According to the report, Petrobras is actively engaging with Chinese financial institutions to secure loans not only for itself but also for its equipment and service suppliers. The company’s chief financial officer, Sergio Caetano Leite, emphasized the objective of ensuring ample and affordable capital for deepwater oil ventures in Brazil's South Atlantic. Chinese financial institutions already contribute more than a quarter to Petrobras' loans. Leite expects this proportion to increase in the future despite the company's commitment to maintaining total liabilities below $65 billion. This initiative aligns with PBR's rapid growth and expansion plans.
The recent agreements with China Development Bank and the Bank of China reinforce the growing financial collaboration. The move coincides with Brazil’s president Luiz Inacio Lula da Silva's pursuit of Chinese investments to reindustrialize the country’s economy. China stands as Brazil's largest trading partner, accounting for nearly a third of its total exports.
Many of Petrobras' critical Floating Production, Storage and Offloading (FPSO) vessels are sourced from Chinese shipyards. This proximity facilitates access to Chinese loans, crucial for vessels costing up to $3.5 billion each. Moreover, Chinese banks are set to support Petrobras in financing renewable energy endeavors, highlighting a broader commitment to sustainable energy solutions.
Additionally, the company boasts the largest and most rapidly expanding FPSO fleet worldwide. According to Leite, PBR plans to incorporate an additional 14 FPSOs by the end of 2027. This goal could be achieved more cost-effectively if the company’s suppliers enjoy improved access to credit. Petrobras is also exploring the possibility of establishing a Chinese subsidiary in the coming year, with a focus on finance and procurement.
Zacks Rank & Key Picks
Currently, PBR carries a Zack Rank #3 (Hold).
Some better-ranked players in the energy sector are Range Resources Corporation RRC, currently sporting a Zacks Rank #1 (Strong Buy), and Baker Hughes Company BKR and Core Laboratories Inc CLB, each carrying a Zacks Rank #2 (Buy) at present. You can see the complete list of today’s Zacks #1 Rank stocks here.

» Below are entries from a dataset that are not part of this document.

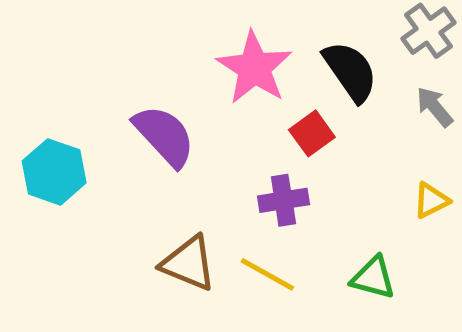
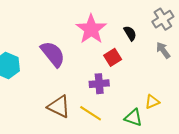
black semicircle: (350, 71) -> (130, 33), size x0.6
yellow triangle: (431, 200) -> (152, 102), moved

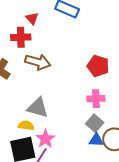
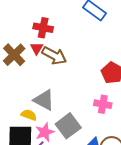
red triangle: (32, 18) -> (37, 48), moved
gray square: (95, 123) -> (68, 126), moved, size x1.4

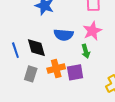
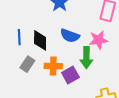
green arrow: (86, 51) -> (86, 58), size x1.5
purple square: (75, 72) -> (70, 75), turned -36

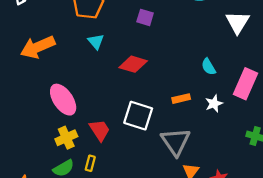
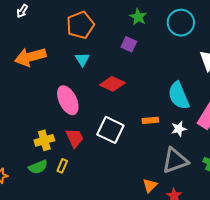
cyan semicircle: (209, 67) -> (179, 96), size x1.8
pink ellipse: (63, 100) -> (68, 100), moved
gray triangle: (176, 142) -> (175, 161), moved, turned 36

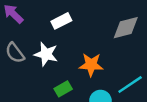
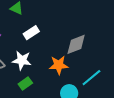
gray diamond: (126, 28) -> (76, 44), moved
green rectangle: (63, 89) -> (25, 83), moved

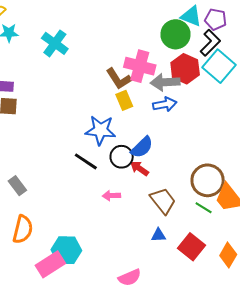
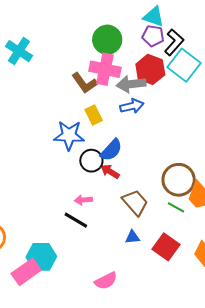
purple pentagon: (215, 19) -> (153, 36), moved
green circle: (175, 34) -> (107, 40), moved
yellow rectangle: (124, 100) -> (94, 115), moved
black line: (86, 161) -> (76, 220), moved

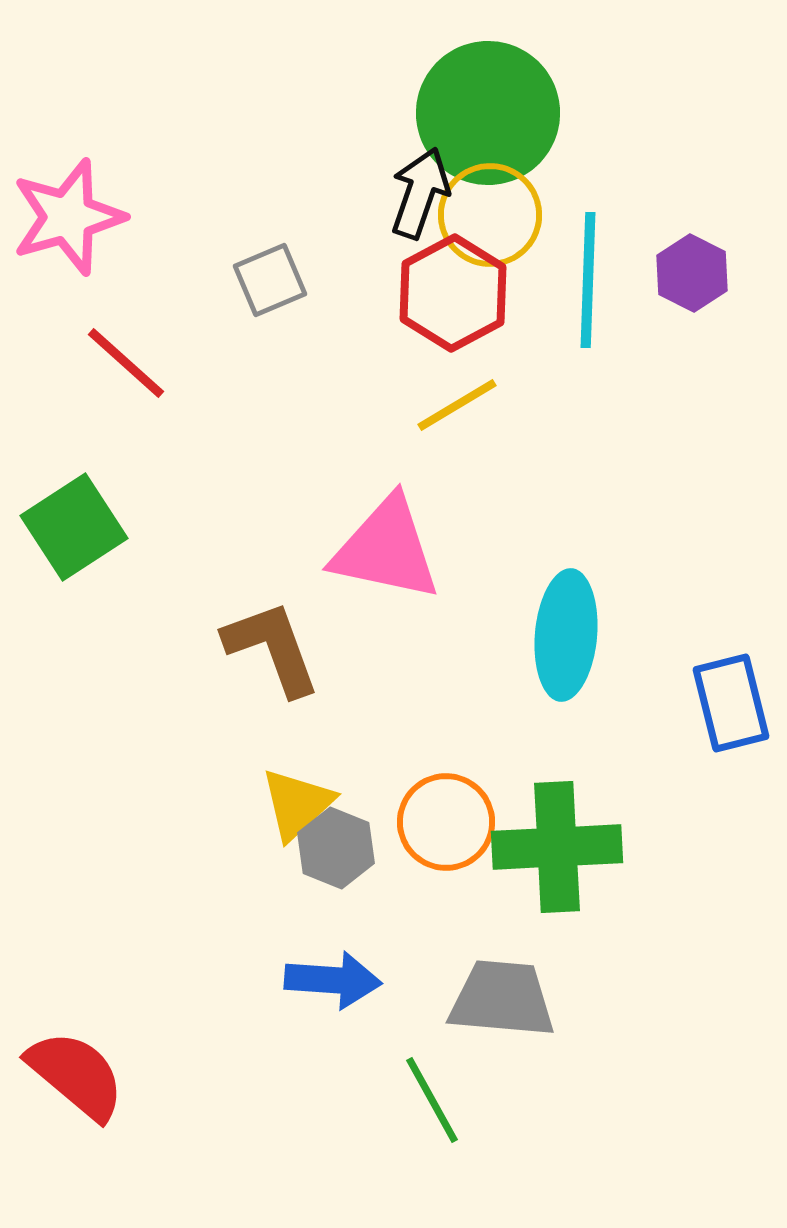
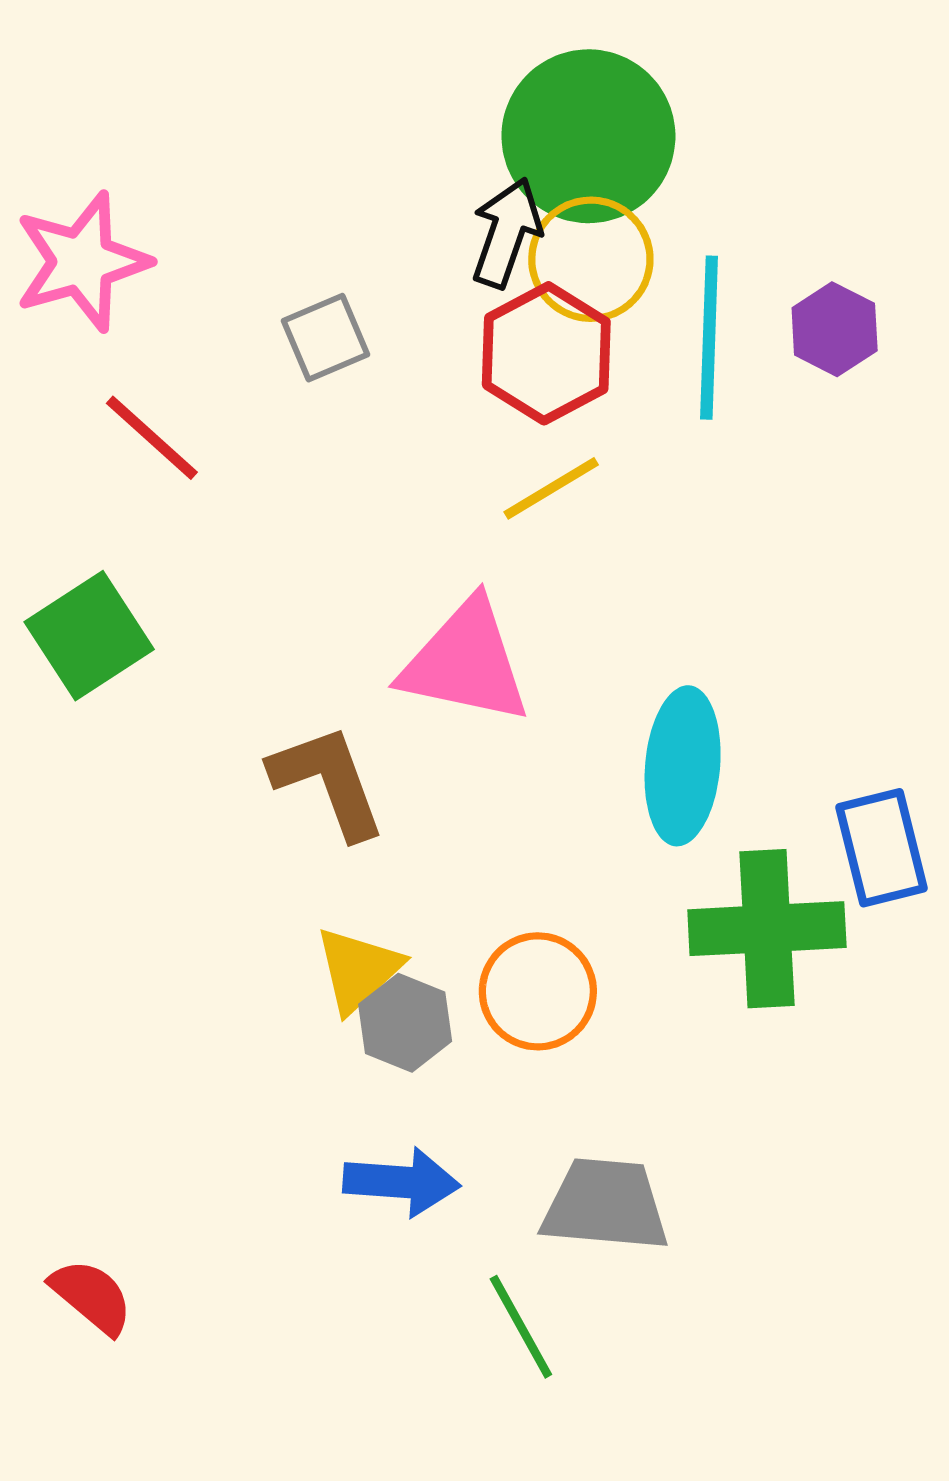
green cross: (557, 847) -> (767, 929), moved
red semicircle: (76, 1075) -> (92, 1297), size x0.7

Range Resources is among the top 10 natural gas producers in the United States with a diversified asset portfolio spread between low-risk and long reserve-life Appalachian assets. The company’s extensive inventory of Marcellus resources with low breakeven points is a significant asset. RRC has witnessed an upward earnings estimate revision for 2023 and 2024 in the past seven days.
Baker Hughesis one of the world’s largest oilfield service providers. The company’s integrated oilfield products and digital solutions help customers efficiently and cost-effectively refine and transport hydrocarbons with low environmental concerns.BKR has witnessed an upward earnings estimate revision for 2023 and 2024 over the past 30 days.
Core Laboratories’ strong presence in the emerging shale plays and its global footprint will provide for steady growth rates going forward. CLB’s technology-heavy portfolio of proprietary products and services gives it the opportunity to optimize production from new and existing fields. It has witnessed an upward earnings estimate revision for 2024 in the past 60 days.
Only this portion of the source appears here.